10  Tests of Significance

Author

Devan Becker

Published

2024-04-18

10.1 Overview of Tests of Significance

Philosophy

  1. We start with a “null” hypothesis, \(H_0\), which states that nothing “interesting” is going on.
    • The mean is exactly what we guessed, \(H_0: \mu = \mu_0\)1
    • The effect of the drug is the same in both groups.
    • Something something “same as” something something.
  2. We have an alternative hypothesis - things are different.
    • \(H_A: \mu > \mu_0\) (or \(<\), or \(\ne\))
  3. We do our study and get our mean (for now, assume \(\sigma\) known)
  4. We check if our observed mean is “too unlikely” under the null.
    • If the null hypothesis is true, is our observed mean preposterous?
    • This is where the dreaded p-value comes in.
  5. We make a decision - reject or don’t reject \(H_0\) - based on our p-value.

To summarize: We make a “guess” about the population. We collect data, and we determine whether or not our data is compatible with our guess. If it isn’t, then it’s the guess that must be wrong; not the data2.

The assumptions are the same as the assumptions for CIs:

  • Normal population (or large sample size)
  • \(\sigma\) known
    • We will get away from this assumption later; for now it’s nice to ease into the concepts.
  • Simple Random Sample (Independent Observations)

10.2 p-value by Example: Trailmaking Test for Fatigue

The following image shows the output of a “trailmaking” app. Subjects are shown the numbers on a touch screen and are tasked with drawing a line3 starting at 1, then 2, and so on without touching the other numbers. The time is recorded.

In my research, this app was given to aerial forest fire fighters. Flying a plane is a very challenging task to begin with, made much more challenging when there’s an active fire! The hypothesis is that pilots are measurably fatigued after a fire. However, this hypothesis must be converted into a mathematical construct that we can do something with!

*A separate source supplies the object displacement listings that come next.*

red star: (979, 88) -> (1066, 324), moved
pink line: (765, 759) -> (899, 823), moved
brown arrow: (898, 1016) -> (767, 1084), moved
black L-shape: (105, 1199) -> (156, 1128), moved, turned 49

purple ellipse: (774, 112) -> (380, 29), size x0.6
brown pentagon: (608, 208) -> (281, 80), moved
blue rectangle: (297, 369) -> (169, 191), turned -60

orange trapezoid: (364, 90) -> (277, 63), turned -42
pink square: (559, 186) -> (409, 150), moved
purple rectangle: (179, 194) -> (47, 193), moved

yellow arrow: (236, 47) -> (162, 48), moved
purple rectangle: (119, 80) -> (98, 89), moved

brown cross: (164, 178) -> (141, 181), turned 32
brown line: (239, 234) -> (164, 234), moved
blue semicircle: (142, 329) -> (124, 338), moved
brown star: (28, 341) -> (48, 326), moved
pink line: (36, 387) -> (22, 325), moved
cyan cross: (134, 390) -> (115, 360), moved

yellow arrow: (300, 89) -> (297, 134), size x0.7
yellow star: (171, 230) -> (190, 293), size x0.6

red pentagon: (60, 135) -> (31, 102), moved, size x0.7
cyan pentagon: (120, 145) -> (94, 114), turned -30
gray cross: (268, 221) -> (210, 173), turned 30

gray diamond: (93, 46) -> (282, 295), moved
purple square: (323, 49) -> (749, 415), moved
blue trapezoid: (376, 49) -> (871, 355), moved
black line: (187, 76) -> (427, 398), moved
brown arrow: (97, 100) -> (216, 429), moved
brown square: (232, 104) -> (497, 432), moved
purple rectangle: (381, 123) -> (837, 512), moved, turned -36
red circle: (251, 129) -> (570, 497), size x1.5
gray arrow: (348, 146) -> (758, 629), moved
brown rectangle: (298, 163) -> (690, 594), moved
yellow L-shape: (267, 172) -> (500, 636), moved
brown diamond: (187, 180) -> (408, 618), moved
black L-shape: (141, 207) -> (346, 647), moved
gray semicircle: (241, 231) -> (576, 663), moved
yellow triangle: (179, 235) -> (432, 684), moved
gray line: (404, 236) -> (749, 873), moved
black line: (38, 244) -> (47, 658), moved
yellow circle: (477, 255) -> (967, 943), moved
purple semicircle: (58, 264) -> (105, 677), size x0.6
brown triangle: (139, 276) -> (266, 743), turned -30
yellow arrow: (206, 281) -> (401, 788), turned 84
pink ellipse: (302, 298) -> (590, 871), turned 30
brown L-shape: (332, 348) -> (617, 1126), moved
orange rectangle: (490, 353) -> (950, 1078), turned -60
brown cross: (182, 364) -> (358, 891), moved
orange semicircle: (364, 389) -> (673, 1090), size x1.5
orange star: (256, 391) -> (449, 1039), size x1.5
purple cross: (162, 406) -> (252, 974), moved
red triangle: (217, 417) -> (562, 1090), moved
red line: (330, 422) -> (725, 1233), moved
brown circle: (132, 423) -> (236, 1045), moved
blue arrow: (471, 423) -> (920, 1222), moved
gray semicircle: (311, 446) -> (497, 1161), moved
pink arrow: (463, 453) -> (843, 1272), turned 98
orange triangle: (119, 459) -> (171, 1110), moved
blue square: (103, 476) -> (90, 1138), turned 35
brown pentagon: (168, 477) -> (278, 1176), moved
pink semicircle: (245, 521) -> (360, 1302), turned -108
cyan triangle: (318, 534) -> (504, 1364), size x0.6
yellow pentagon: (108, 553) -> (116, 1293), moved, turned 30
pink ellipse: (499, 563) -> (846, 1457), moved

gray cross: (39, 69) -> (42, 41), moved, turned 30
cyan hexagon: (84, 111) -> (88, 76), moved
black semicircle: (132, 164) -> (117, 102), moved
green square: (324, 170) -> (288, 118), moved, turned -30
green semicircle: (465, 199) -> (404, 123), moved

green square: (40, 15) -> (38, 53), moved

Pilots perform the test many times before a long flight and once after. In samples from the aerial firefighters who were non-fatigued, it was found that completion time follows a normal distribution with mean 15 seconds and standard deviation 1.2 seconds4. We hypothesize that it took longer than that after the flight. \[\begin{align*} H_0: \mu &= 15\\ H_A: \mu &> 15 \end{align*}\] The hypotheses above are created entirely based on the research question. We can (must) write the hypothesis before collecting data. \(\bar x\) does NOT appear in hypotheses. Instead, “15” (\(\mu_0\)) and the “>” come from the hypotheses that fatigued pilots take longer than the population.

Results

We caclulated a mean of 15.9 seconds from 16 pilots. Is this slower than 15 seconds? Obviously, these numbers are different, but is this a big difference? To tell whether two numbers are “far apart”, we need some sense of scale. In statistics, scale is given to us in the form of variance.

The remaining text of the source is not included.